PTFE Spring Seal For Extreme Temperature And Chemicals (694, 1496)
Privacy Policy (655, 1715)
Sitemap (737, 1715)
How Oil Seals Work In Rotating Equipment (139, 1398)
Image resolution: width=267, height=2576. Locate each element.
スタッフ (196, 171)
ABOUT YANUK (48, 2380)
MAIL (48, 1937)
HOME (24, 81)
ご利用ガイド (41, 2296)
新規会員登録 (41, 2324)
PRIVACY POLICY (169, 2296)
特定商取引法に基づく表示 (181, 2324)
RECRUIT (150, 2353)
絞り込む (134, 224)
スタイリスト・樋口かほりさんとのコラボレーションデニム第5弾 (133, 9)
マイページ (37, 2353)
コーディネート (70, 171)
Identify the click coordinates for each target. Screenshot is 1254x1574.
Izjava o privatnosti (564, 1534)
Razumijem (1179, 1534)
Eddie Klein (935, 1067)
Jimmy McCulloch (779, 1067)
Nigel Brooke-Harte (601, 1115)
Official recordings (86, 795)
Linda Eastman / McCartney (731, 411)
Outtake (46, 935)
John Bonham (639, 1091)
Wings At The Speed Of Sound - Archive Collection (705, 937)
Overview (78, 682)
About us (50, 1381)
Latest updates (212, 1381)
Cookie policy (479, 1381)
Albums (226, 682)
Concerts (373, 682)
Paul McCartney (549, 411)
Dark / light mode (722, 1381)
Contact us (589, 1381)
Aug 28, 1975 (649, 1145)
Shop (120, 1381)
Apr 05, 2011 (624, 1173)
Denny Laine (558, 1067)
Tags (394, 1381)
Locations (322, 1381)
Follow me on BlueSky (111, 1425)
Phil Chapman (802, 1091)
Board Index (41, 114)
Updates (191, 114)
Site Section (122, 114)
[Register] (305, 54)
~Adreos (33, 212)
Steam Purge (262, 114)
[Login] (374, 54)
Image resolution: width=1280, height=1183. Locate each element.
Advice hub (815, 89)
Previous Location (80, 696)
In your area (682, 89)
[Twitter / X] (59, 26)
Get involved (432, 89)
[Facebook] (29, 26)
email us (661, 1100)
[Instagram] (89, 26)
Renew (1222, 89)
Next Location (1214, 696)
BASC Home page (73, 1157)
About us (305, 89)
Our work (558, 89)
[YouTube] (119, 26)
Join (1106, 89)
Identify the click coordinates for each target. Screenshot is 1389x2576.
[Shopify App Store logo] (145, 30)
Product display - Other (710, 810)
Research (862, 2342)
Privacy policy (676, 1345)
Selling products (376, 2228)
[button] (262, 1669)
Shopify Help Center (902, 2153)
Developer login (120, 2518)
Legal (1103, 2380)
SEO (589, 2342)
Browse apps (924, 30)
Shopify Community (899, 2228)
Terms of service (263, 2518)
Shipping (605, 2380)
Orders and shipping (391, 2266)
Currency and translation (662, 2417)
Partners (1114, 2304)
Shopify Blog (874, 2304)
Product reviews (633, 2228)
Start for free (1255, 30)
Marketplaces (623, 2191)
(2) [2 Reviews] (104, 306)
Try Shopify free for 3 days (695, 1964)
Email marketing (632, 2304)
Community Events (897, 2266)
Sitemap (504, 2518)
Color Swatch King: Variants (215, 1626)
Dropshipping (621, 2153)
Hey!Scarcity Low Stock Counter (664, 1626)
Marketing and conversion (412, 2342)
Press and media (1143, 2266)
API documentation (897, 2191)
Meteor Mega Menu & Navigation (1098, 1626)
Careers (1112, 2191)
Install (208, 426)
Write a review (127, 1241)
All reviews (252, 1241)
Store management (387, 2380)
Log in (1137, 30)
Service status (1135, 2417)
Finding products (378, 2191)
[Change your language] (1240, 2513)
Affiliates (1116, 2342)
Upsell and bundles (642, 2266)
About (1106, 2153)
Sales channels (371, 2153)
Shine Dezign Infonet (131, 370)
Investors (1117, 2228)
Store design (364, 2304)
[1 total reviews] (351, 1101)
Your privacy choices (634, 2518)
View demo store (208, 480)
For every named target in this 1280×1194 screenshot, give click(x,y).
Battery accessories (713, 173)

Exercise: The lines from the first of the entries through the line holding "Our work (558, 89)" are to be restated word for word, and no others.

Result of the exercise:
PTFE Spring Seal For Extreme Temperature And Chemicals (694, 1496)
Privacy Policy (655, 1715)
Sitemap (737, 1715)
How Oil Seals Work In Rotating Equipment (139, 1398)
Image resolution: width=267, height=2576. Locate each element.
スタッフ (196, 171)
ABOUT YANUK (48, 2380)
MAIL (48, 1937)
HOME (24, 81)
ご利用ガイド (41, 2296)
新規会員登録 (41, 2324)
PRIVACY POLICY (169, 2296)
特定商取引法に基づく表示 (181, 2324)
RECRUIT (150, 2353)
絞り込む (134, 224)
スタイリスト・樋口かほりさんとのコラボレーションデニム第5弾 (133, 9)
マイページ (37, 2353)
コーディネート (70, 171)
Identify the click coordinates for each target. Screenshot is 1254x1574.
Izjava o privatnosti (564, 1534)
Razumijem (1179, 1534)
Eddie Klein (935, 1067)
Jimmy McCulloch (779, 1067)
Nigel Brooke-Harte (601, 1115)
Official recordings (86, 795)
Linda Eastman / McCartney (731, 411)
Outtake (46, 935)
John Bonham (639, 1091)
Wings At The Speed Of Sound - Archive Collection (705, 937)
Overview (78, 682)
About us (50, 1381)
Latest updates (212, 1381)
Cookie policy (479, 1381)
Albums (226, 682)
Concerts (373, 682)
Paul McCartney (549, 411)
Dark / light mode (722, 1381)
Contact us (589, 1381)
Aug 28, 1975 (649, 1145)
Shop (120, 1381)
Apr 05, 2011 (624, 1173)
Denny Laine (558, 1067)
Tags (394, 1381)
Locations (322, 1381)
Follow me on BlueSky (111, 1425)
Phil Chapman (802, 1091)
Board Index (41, 114)
Updates (191, 114)
Site Section (122, 114)
[Register] (305, 54)
~Adreos (33, 212)
Steam Purge (262, 114)
[Login] (374, 54)
Image resolution: width=1280, height=1183. Locate each element.
Advice hub (815, 89)
Previous Location (80, 696)
In your area (682, 89)
[Twitter / X] (59, 26)
Get involved (432, 89)
[Facebook] (29, 26)
email us (661, 1100)
[Instagram] (89, 26)
Renew (1222, 89)
Next Location (1214, 696)
BASC Home page (73, 1157)
About us (305, 89)
Our work (558, 89)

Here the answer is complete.